REQUIRED ACTION >> Every line from the one with "New Products (242, 2504)" to the one with "Winchester 1894 (56, 463)", including those two, is to be copied exactly; all other lines of the entries below are left out.

*** SOURCE DATA Section Begins ***

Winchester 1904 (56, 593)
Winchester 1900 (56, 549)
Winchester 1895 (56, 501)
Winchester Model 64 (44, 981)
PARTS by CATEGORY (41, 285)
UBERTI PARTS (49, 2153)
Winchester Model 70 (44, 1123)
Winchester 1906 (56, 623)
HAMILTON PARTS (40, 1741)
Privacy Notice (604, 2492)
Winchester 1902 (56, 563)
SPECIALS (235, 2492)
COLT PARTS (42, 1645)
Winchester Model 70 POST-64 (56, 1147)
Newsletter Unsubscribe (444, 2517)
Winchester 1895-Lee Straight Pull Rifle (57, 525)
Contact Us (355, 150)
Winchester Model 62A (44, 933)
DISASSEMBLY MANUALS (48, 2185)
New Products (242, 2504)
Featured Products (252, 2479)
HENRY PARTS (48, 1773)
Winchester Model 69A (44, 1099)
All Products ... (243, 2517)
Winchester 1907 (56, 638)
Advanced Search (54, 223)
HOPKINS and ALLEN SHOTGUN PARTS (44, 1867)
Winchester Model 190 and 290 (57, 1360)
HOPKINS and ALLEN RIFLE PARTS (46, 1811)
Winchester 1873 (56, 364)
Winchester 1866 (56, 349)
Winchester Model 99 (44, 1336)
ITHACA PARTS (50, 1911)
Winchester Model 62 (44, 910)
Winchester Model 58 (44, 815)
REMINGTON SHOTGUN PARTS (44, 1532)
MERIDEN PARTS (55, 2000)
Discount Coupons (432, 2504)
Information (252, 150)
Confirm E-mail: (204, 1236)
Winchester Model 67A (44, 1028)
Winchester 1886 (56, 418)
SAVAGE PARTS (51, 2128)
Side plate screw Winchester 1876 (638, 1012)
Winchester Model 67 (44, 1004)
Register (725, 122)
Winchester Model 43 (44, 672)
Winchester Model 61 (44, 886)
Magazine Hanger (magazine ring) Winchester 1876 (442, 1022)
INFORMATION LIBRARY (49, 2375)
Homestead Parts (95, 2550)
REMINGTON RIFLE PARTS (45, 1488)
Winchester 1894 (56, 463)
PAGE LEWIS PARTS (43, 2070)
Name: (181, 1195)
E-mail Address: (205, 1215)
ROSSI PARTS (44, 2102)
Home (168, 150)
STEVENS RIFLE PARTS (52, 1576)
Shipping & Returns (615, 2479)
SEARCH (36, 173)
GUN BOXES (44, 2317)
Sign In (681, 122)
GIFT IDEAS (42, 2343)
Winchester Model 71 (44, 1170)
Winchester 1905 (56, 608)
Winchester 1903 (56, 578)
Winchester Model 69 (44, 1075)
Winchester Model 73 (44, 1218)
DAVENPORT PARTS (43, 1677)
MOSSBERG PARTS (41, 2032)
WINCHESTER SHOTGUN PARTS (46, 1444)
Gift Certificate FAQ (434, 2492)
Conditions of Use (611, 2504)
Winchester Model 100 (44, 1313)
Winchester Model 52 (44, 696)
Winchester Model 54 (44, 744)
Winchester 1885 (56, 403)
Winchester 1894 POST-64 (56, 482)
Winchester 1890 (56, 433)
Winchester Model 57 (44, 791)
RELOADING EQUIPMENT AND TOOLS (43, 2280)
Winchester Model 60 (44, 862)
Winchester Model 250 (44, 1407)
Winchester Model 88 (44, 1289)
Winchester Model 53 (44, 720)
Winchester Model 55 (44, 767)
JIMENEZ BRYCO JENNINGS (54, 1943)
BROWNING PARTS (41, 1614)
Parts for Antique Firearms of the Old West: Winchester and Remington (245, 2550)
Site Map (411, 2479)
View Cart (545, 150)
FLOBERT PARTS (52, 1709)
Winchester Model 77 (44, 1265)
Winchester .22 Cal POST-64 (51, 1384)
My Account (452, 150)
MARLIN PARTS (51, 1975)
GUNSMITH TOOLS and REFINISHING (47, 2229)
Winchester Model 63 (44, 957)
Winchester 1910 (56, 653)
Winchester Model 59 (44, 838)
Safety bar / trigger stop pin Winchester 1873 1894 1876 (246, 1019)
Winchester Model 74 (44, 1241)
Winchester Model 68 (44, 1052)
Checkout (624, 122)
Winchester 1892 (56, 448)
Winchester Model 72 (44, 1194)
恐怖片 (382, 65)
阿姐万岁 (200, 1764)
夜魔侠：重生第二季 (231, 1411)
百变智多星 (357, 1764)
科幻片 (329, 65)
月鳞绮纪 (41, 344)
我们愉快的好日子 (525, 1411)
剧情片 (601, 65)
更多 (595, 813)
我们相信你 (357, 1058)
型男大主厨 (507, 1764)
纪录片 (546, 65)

*** SOURCE DATA Section Ends ***

RESPONSE BOX >>
New Products (242, 2504)
Featured Products (252, 2479)
HENRY PARTS (48, 1773)
Winchester Model 69A (44, 1099)
All Products ... (243, 2517)
Winchester 1907 (56, 638)
Advanced Search (54, 223)
HOPKINS and ALLEN SHOTGUN PARTS (44, 1867)
Winchester Model 190 and 290 (57, 1360)
HOPKINS and ALLEN RIFLE PARTS (46, 1811)
Winchester 1873 (56, 364)
Winchester 1866 (56, 349)
Winchester Model 99 (44, 1336)
ITHACA PARTS (50, 1911)
Winchester Model 62 (44, 910)
Winchester Model 58 (44, 815)
REMINGTON SHOTGUN PARTS (44, 1532)
MERIDEN PARTS (55, 2000)
Discount Coupons (432, 2504)
Information (252, 150)
Confirm E-mail: (204, 1236)
Winchester Model 67A (44, 1028)
Winchester 1886 (56, 418)
SAVAGE PARTS (51, 2128)
Side plate screw Winchester 1876 (638, 1012)
Winchester Model 67 (44, 1004)
Register (725, 122)
Winchester Model 43 (44, 672)
Winchester Model 61 (44, 886)
Magazine Hanger (magazine ring) Winchester 1876 (442, 1022)
INFORMATION LIBRARY (49, 2375)
Homestead Parts (95, 2550)
REMINGTON RIFLE PARTS (45, 1488)
Winchester 1894 (56, 463)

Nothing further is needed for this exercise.